Just two days before the event, the governor, who oversaw government incentives for the early days of the global utility-scale wind industry in the 1980s — for which California was the crucible — had signed into law a landmark bill requiring 100% carbon-free electricity by 2045 in his state, the world’s fifth-largest economy.

A comment from Rockström, of the Stockholm Resilience Centre, in the opening session, was illuminating.

He described renewable energy as a "boutique opportunity" ten years ago, perhaps a sign that even a leading climate change expert from Sweden has been out of date with the sector’s progress.

"But now with the growth of solar and wind, we are on track for 50% renewable energy by 2030," he said. "[Renewable energy] has doubled every 5.5 years."

There were, of course, other mentions of renewables. Perhaps the most quotable came from Aparne Bole, a leading paediatrician in Cleveland, Ohio.

She told a thinly attended session on renewable energy how one quarter of her young patients have asthma. "The Rx [prescription] is 100% renewable energy," she said.

Governor Phil Murphy of New Jersey, a champion of offshore wind, in a general session announced the timing of his state soliciting 3.5GW of offshore wind by 2030.

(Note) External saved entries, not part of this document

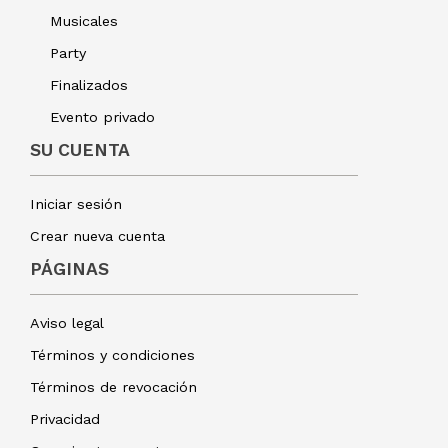
Musicales
Party
Finalizados
Evento privado
SU CUENTA
Iniciar sesión
Crear nueva cuenta
PÁGINAS
Aviso legal
Términos y condiciones
Términos de revocación
Privacidad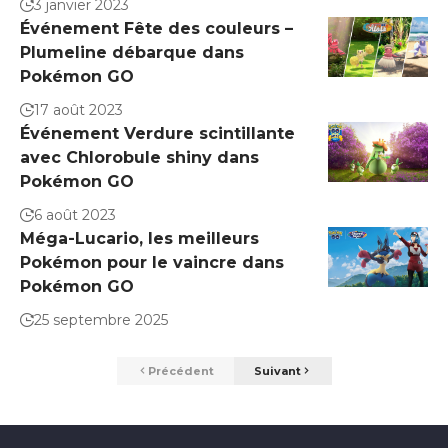
3 janvier 2023
Événement Fête des couleurs –
Plumeline débarque dans
Pokémon GO
17 août 2023
Événement Verdure scintillante
avec Chlorobule shiny dans
Pokémon GO
6 août 2023
Méga-Lucario, les meilleurs
Pokémon pour le vaincre dans
Pokémon GO
25 septembre 2025
Précédent
Suivant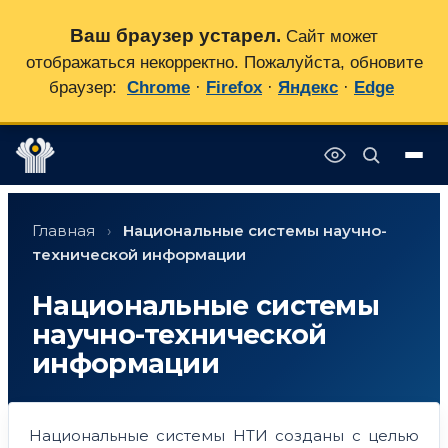
Ваш браузер устарел.
Сайт может
отображаться некорректно. Пожалуйста, обновите
браузер:
Chrome
·
Firefox
·
Яндекс
·
Edge
Перейти
✕
к
Главная
›
Национальные системы научно-
содержимому
технической информации
Национальные системы
научно-технической
информации
Национальные системы НТИ созданы с целью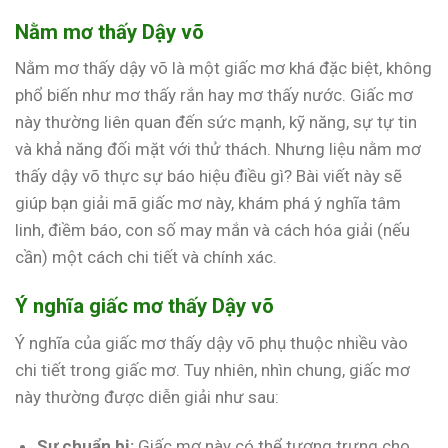
Nằm mơ thấy Dậy võ
Nằm mơ thấy dậy võ là một giấc mơ khá đặc biệt, không
phổ biến như mơ thấy rắn hay mơ thấy nước. Giấc mơ
này thường liên quan đến sức mạnh, kỹ năng, sự tự tin
và khả năng đối mặt với thử thách. Nhưng liệu nằm mơ
thấy dậy võ thực sự báo hiệu điều gì? Bài viết này sẽ
giúp bạn giải mã giấc mơ này, khám phá ý nghĩa tâm
linh, điềm báo, con số may mắn và cách hóa giải (nếu
cần) một cách chi tiết và chính xác.
Ý nghĩa giấc mơ thấy Dậy võ
Ý nghĩa của giấc mơ thấy dậy võ phụ thuộc nhiều vào
chi tiết trong giấc mơ. Tuy nhiên, nhìn chung, giấc mơ
này thường được diễn giải như sau:
Sự chuẩn bị:
Giấc mơ này có thể tượng trưng cho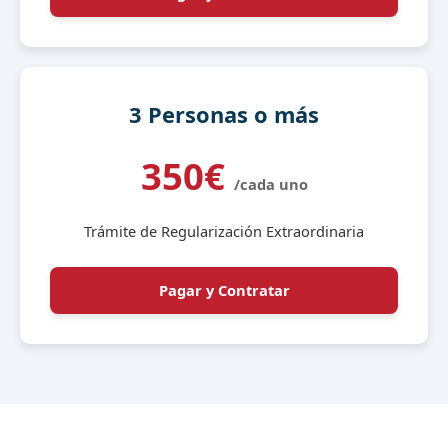
3 Personas o más
350€
/cada uno
Trámite de Regularización Extraordinaria
Pagar y Contratar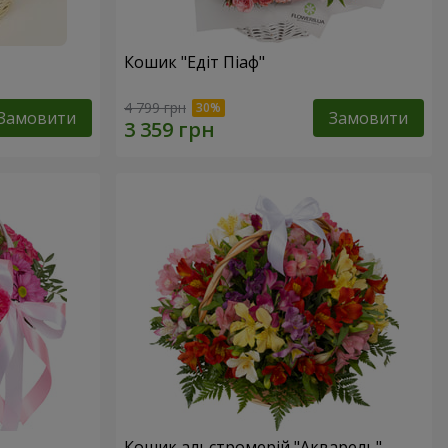
Кошик "Едіт Піаф"
4 799 грн
Замовити
Замовити
Кошик альстромерій "Акварель"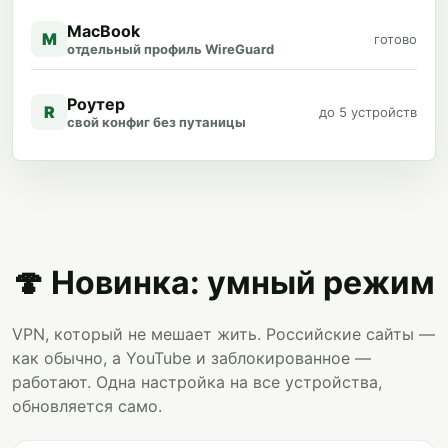
MacBook
M
готово
отдельный профиль WireGuard
Роутер
R
до 5 устройств
свой конфиг без путаницы
🍄 Новинка: умный режим
VPN, который не мешает жить. Российские сайты —
как обычно, а YouTube и заблокированное —
работают. Одна настройка на все устройства,
обновляется само.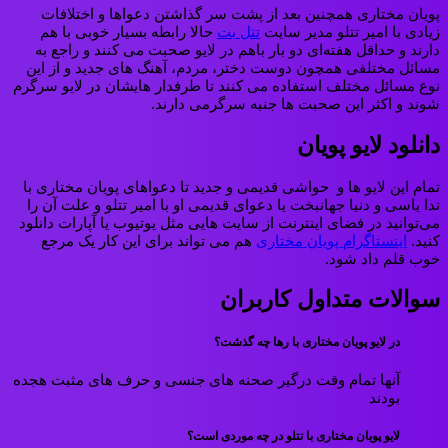
پویان مختاری همچنین بعد از پشت سر گذاشتن دعواها و اختلافات
زیادی با امیر تتلو مدیر سایت
تتل بت
حالا رابطه بسیار خوبی با هم
دارند و حداقل هفته‌ای دو بار باهم در لایو صحبت می کنند و راجع به
مسائل مختلفی همچون دوست دختر، مردم، آهنگ های جدید و از این
نوع مسائل مختلف استفاده می کنند تا طرفدار هایشان در لایو سرگرم
شوند و اکثر این صحبت ها جنبه سرگرمی دارند.
دانلود لایو پویان
تمام این لایو ها و حواشی قدیمی و جدید تا دعواهای پویان مختاری با
ندا یاسی و دنیا جهانبخت یا دعوای قدیمی او با امیر تتلو و علت آن را
می‌توانید در فضای اینترنت از سایت هایی مثل یوتیوب یا آپارات دانلود
کنید.
اینستاگرام پویان مختاری
هم می تواند برای این کار یک مرجع
خوب قلم داد شود.
سوالات متداول کاربران
در لایو پویان مختاری با رها چه گذشت؟
آنها تمام وقت درگیر صحنه های جنسی و حرف های مثبت هجده
بودند
لایو پویان مختاری با تتلو در چه موردی است؟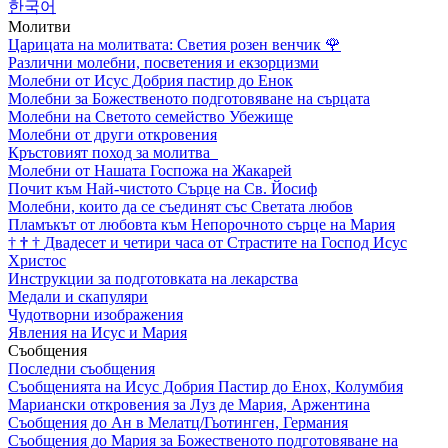
한국어
Молитви
Царицата на молитвата: Светия розен венчик
🌹
Различни молебни, посветения и екзорцизми
Молебни от Исус Добрия пастир до Енок
Молебни за Божественото подготовяване на сърцата
Молебни на Светото семейство Убежище
Молебни от други откровения
Кръстовият поход за молитва
Молебни от Нашата Госпожа на Жакарей
Почит към Най-чистото Сърце на Св. Йосиф
Молебни, които да се съединят със Светата любов
Пламъкът от любовта към Непорочното сърце на Мария
†
†
†
Двадесет и четири часа от Страстите на Господ Исус
Христос
Инструкции за подготовката на лекарства
Медали и скапуляри
Чудотворни изображения
Явления на Исус и Мария
Съобщения
Последни съобщения
Съобщенията на Исус Добрия Пастир до Енох, Колумбия
Мариански откровения за Луз де Мария, Аржентина
Съобщения до Ан в Мелатц/Гьотинген, Германия
Съобщения до Мария за Божественото подготовяване на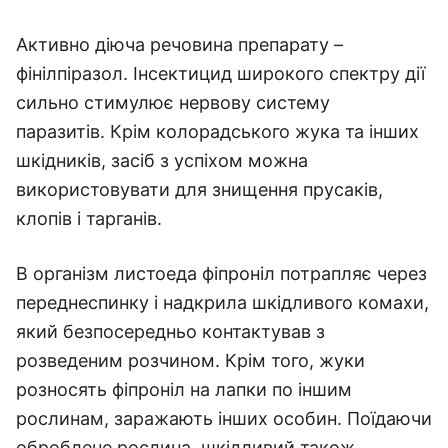
Активно діюча речовина препарату –
фінілпіразол. Інсектицид широкого спектру дії
сильно стимулює нервову систему
паразитів. Крім колорадського жука та інших
шкідників, засіб з успіхом можна
використовувати для знищення прусаків,
клопів і тарганів.
В організм листоеда фіпроніл потрапляє через
переднеспинку і надкрила шкідливого комахи,
який безпосередньо контактував з
розведеним розчином. Крім того, жуки
розносять фіпроніл на лапки по іншим
рослинам, заражають інших особин. Поїдаючи
оброблене рослина, шкідливий також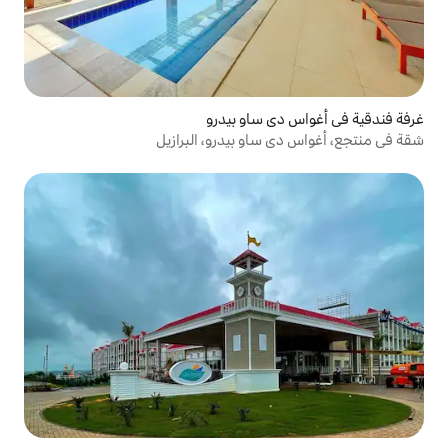
ساو بيدرو
او بيدرو، البرازيل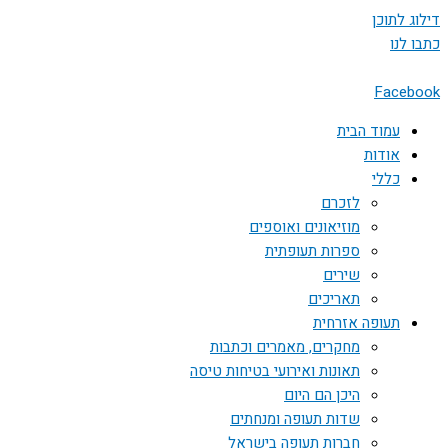
דילוג לתוכן
כתבו לנו
Facebook
עמוד הבית
אודות
כללי
לזכרם
מוזיאונים ואוספים
ספרות תעופתית
שירים
תאריכים
תעופה אזרחית
מחקרים, מאמרים וכתבות
תאונות ואירועי בטיחות טיסה
היכן הם היום
שדות תעופה ומנחתים
חברות תעופה בישראל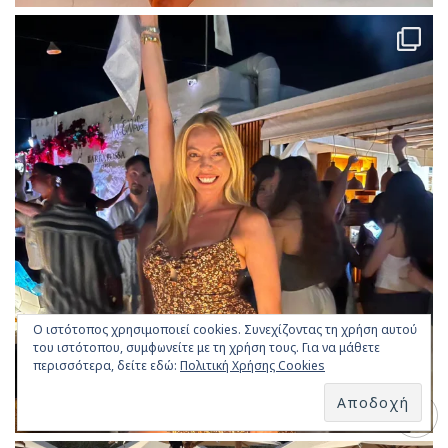
Ο ιστότοπος χρησιμοποιεί cookies. Συνεχίζοντας τη χρήση αυτού
του ιστότοπου, συμφωνείτε με τη χρήση τους. Για να μάθετε
περισσότερα, δείτε εδώ:
Πολιτική Χρήσης Cookies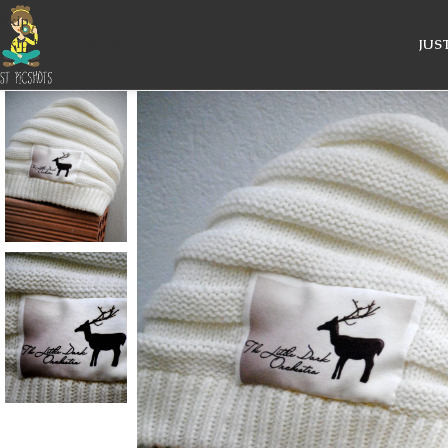
Skip to navigation
Skip to main content
JUS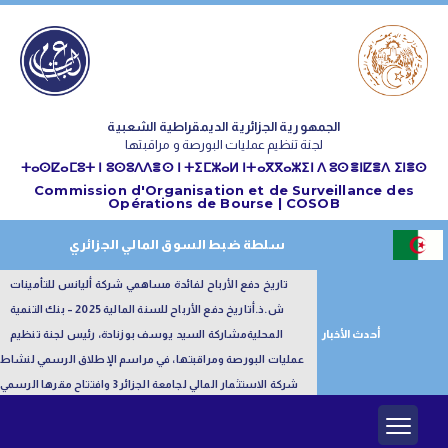
الجمهورية الجزائرية الديمقراطية الشعبية
لجنة تنظيم عمليات البورصة و مراقبتها
ⵜⴰⵙⵇⴰⵎⵓⵜ ⵏ ⵓⵙⵓⴷⴷⴻⵙ ⵏ ⵜⵉⵎⵣⴰⵍ ⵏⵜⴰⴳⴳⴰⵣⵉⵏ ⴷ ⵓⵙⴻⵏⵇⴻⴷ ⵉⵏⴻⵙ
Commission d'Organisation et de Surveillance des
Opérations de Bourse | COSOB
سلطة ضبط السوق المالي الجزائري
تاريخ دفع الأرباح لفائدة مساهمي شركة أليانس للتأمينات
ش.ذ.أ
تاريخ دفع الأرباح للسنة المالية 2025 – بنك التنمية
أحدث الأخبار
المحلية
مشاركة السيد يوسف بوزنادة، رئيس لجنة تنظيم
عمليات البورصة ومراقبتها، في مراسم الإطلاق الرسمي لنشاط
شركة الاستثمار المالي لجامعة الجزائر3 وافتتاح مقرها الرسمي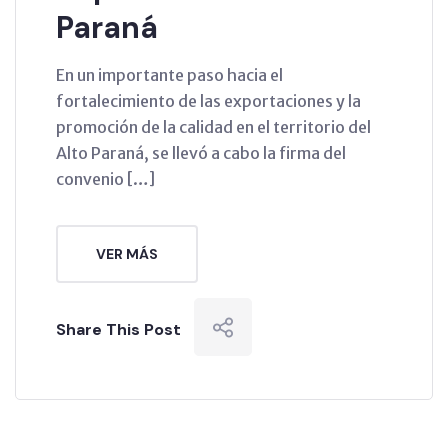
Paraná
En un importante paso hacia el
fortalecimiento de las exportaciones y la
promoción de la calidad en el territorio del
Alto Paraná, se llevó a cabo la firma del
convenio […]
VER MÁS
Share This Post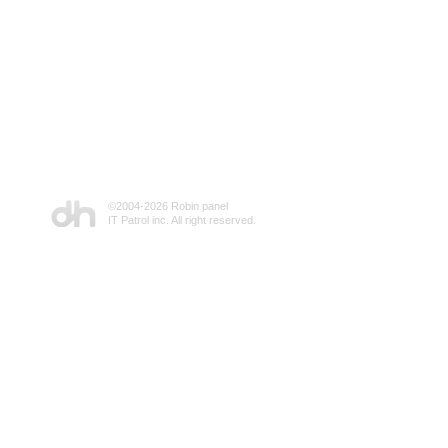
©2004-
2026 Robin panel
IT Patrol inc. All right reserved.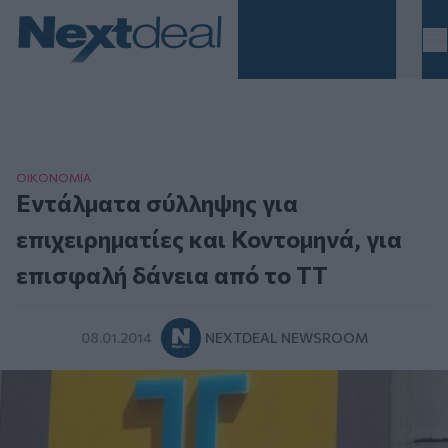
Homepage
ΟΙΚΟΝΟΜΙΑ
Eντάλματα σύλληψης για
επιχειρηματίες και Κοντομηνά, για
επισφαλή δάνεια από το ΤΤ
08.01.2014
NEXTDEAL NEWSROOM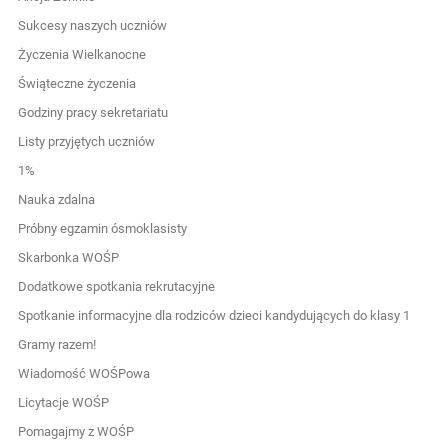
Sukcesy naszych uczniów
Życzenia Wielkanocne
Świąteczne życzenia
Godziny pracy sekretariatu
Listy przyjętych uczniów
1%
Nauka zdalna
Próbny egzamin ósmoklasisty
Skarbonka WOŚP
Dodatkowe spotkania rekrutacyjne
Spotkanie informacyjne dla rodziców dzieci kandydujących do klasy 1
Gramy razem!
Wiadomość WOŚPowa
Licytacje WOŚP
Pomagajmy z WOŚP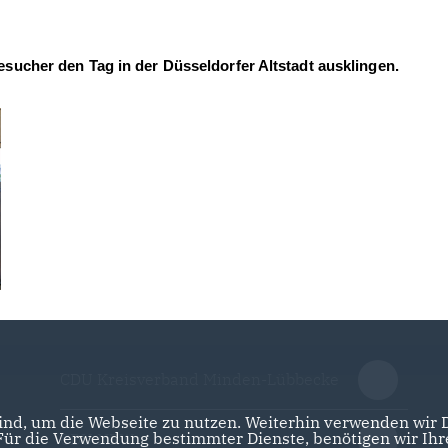
sucher den Tag in der Düsseldorfer Altstadt ausklingen.
CDU Kreisverband Minden-Lübbecke
nd, um die Webseite zu nutzen. Weiterhin verwenden wir Di
r die Verwendung bestimmter Dienste, benötigen wir Ihre 
CDU NRW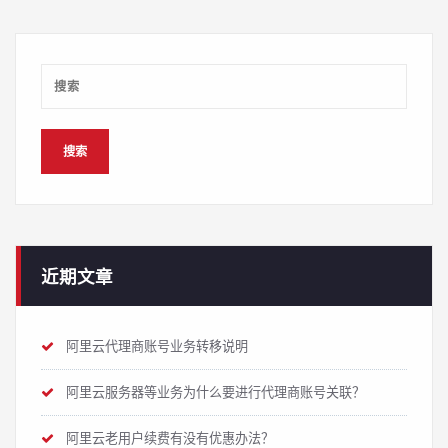
近期文章
阿里云代理商账号业务转移说明
阿里云服务器等业务为什么要进行代理商账号关联？
阿里云老用户续费有没有优惠办法？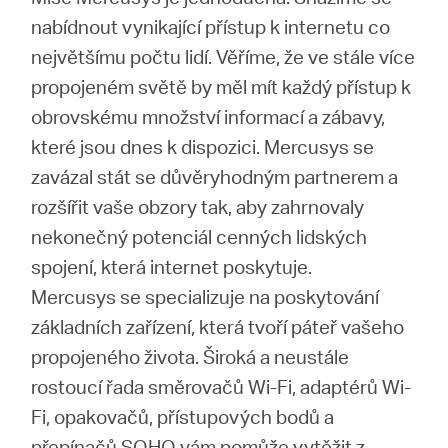
nabídnout vynikající přístup k internetu co
největšímu počtu lidí. Věříme, že ve stále více
propojeném světě by měl mít každý přístup k
obrovskému množství informací a zábavy,
které jsou dnes k dispozici. Mercusys se
zavázal stát se důvěryhodným partnerem a
rozšířit vaše obzory tak, aby zahrnovaly
nekonečný potenciál cenných lidských
spojení, která internet poskytuje.
Mercusys se specializuje na poskytování
základních zařízení, která tvoří páteř vašeho
propojeného života. Široká a neustále
rostoucí řada směrovačů Wi-Fi, adaptérů Wi-
Fi, opakovačů, přístupových bodů a
přepínačů SOHO vám pomůže vytěžit z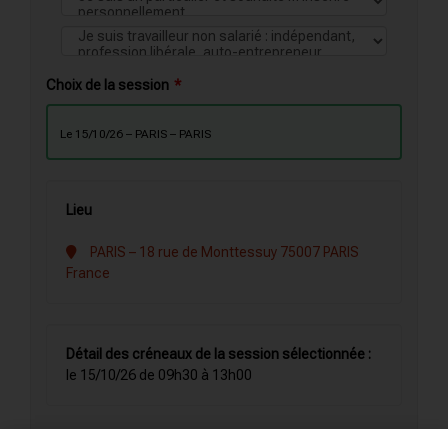
Choix de la session
le 15/10/26 – PARIS – PARIS
Lieu
PARIS – 18 rue de Monttessuy 75007 PARIS
France
Détail des créneaux de la session sélectionnée :
le 15/10/26 de 09h30 à 13h00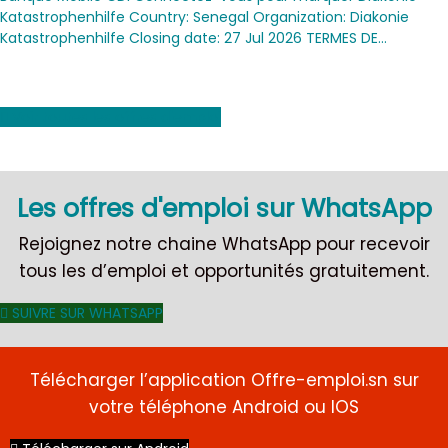
Katastrophenhilfe Country: Senegal Organization: Diakonie
Katastrophenhilfe Closing date: 27 Jul 2026 TERMES DE…
Voir toutes les offres d'emploi
Les offres d'emploi sur WhatsApp
Rejoignez notre chaine WhatsApp pour recevoir
tous les d’emploi et opportunités gratuitement.
SUIVRE SUR WHATSAPP
Télécharger l’application Offre-emploi.sn sur
votre téléphone Android ou IOS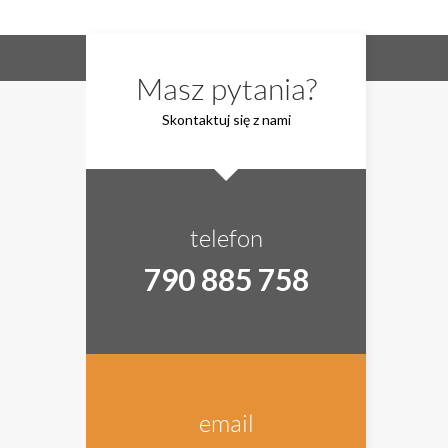
Masz pytania?
Skontaktuj się z nami
telefon
790 885 758
email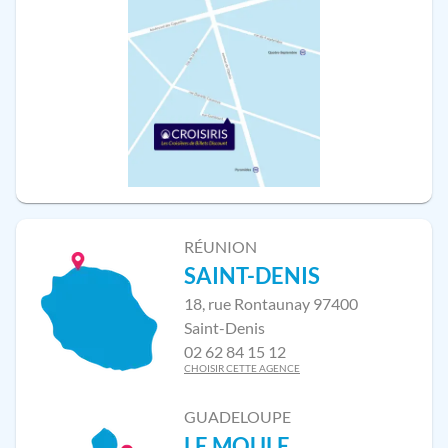
RÉUNION
SAINT-DENIS
18, rue Rontaunay 97400
Saint-Denis
02 62 84 15 12
CHOISIR CETTE AGENCE
GUADELOUPE
LE MOULE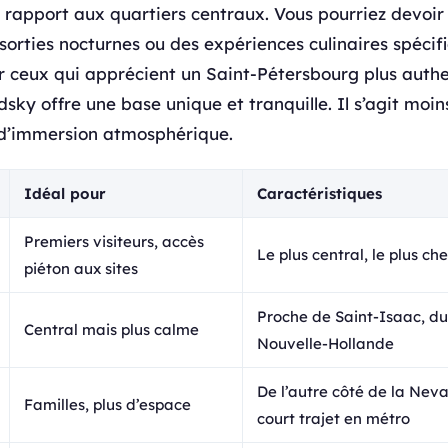
 rapport aux quartiers centraux. Vous pourriez devoir
sorties nocturnes ou des expériences culinaires spécif
 ceux qui apprécient un Saint-Pétersbourg plus auth
dsky offre une base unique et tranquille. Il s’agit mo
d’immersion atmosphérique.
Idéal pour
Caractéristiques
Premiers visiteurs, accès
Le plus central, le plus che
piéton aux sites
Proche de Saint-Isaac, du
Central mais plus calme
Nouvelle-Hollande
De l’autre côté de la Neva
Familles, plus d’espace
court trajet en métro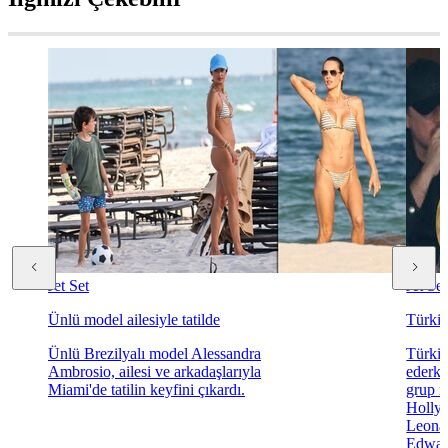
Jet Set
Jet Set
Ünlü model ailesiyle tatilde
Türkiy
Ünlü Brezilyalı model Alessandra
Türki
Ambrosio, ailesi ve arkadaşlarıyla
ederke
Miami'de tatilin keyfini çıkardı.
grup m
Hollyw
Leonar
Edwar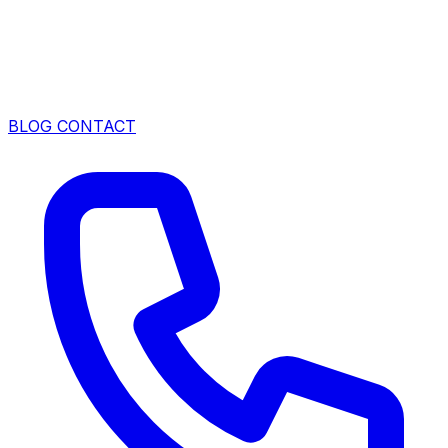
BLOG
CONTACT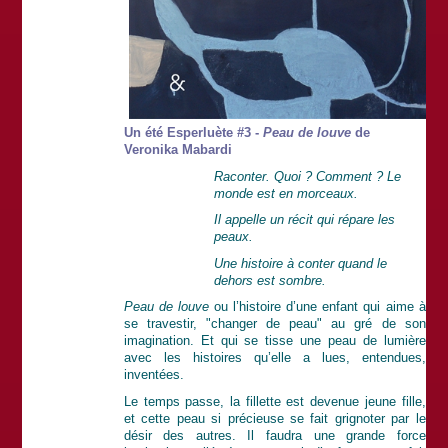
Un été Esperluète #3 -
Peau de louve
de
Veronika Mabardi
Raconter. Quoi ? Comment ? Le
monde est en morceaux.
Il appelle un récit qui répare les
peaux.
Une histoire à conter quand le
dehors est sombre.
Peau de louve
ou l’histoire d’une enfant qui aime à
se travestir, "changer de peau" au gré de son
imagination. Et qui se tisse une peau de lumière
avec les histoires qu’elle a lues, entendues,
inventées.
Le temps passe, la fillette est devenue jeune fille,
et cette peau si précieuse se fait grignoter par le
désir des autres. Il faudra une grande force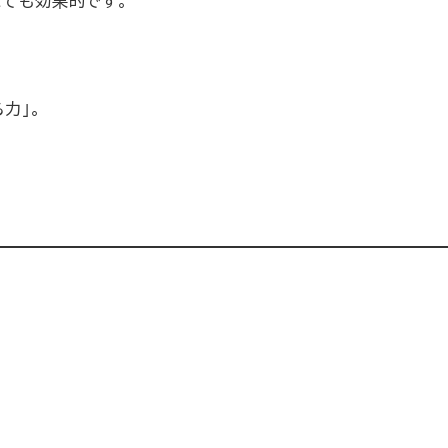
とても効果的です。
力」。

He described offshore wind as the "anchor" in New Jersey’s plan to combat climate change. The state has the most aggressive target for offshore wind in the US.

Stient Je Van Veldhoven, the Dutch environment minister, referred to offshore wind farms in the North Sea; and Sylvester Turner, the mayor of Houston, the world’s energy capital and host of next year’s American Wind Energy Association annual conference, noted that 80% of the city’s electricity is generated by wind.

Actor Harrison Ford, vice chair of Conservational International, decried the destruction of nature because of rising emissions.

"Invest in renewable energy, but also work to prevent the destruction of these ecosystems," he urged.

In a clear message to his home country, he called for the election of leaders who believe in science. "Stop, for God’s sake, the denigration of science."

And of the climate-change deniers, he said: "They know who they are. We know who they are."

But still, hard science on renewable energy was not much in evidence at the summit, which was perhaps fair enough for an aspirational affair designed to rally the troops.

It might have been a clue that unlike the New York Times, the Wall Street Journal, Reuters, Bloomberg and even some small local publications, Windpower Monthly did not have a seat reserved in the press area in the general sessions despite having registered.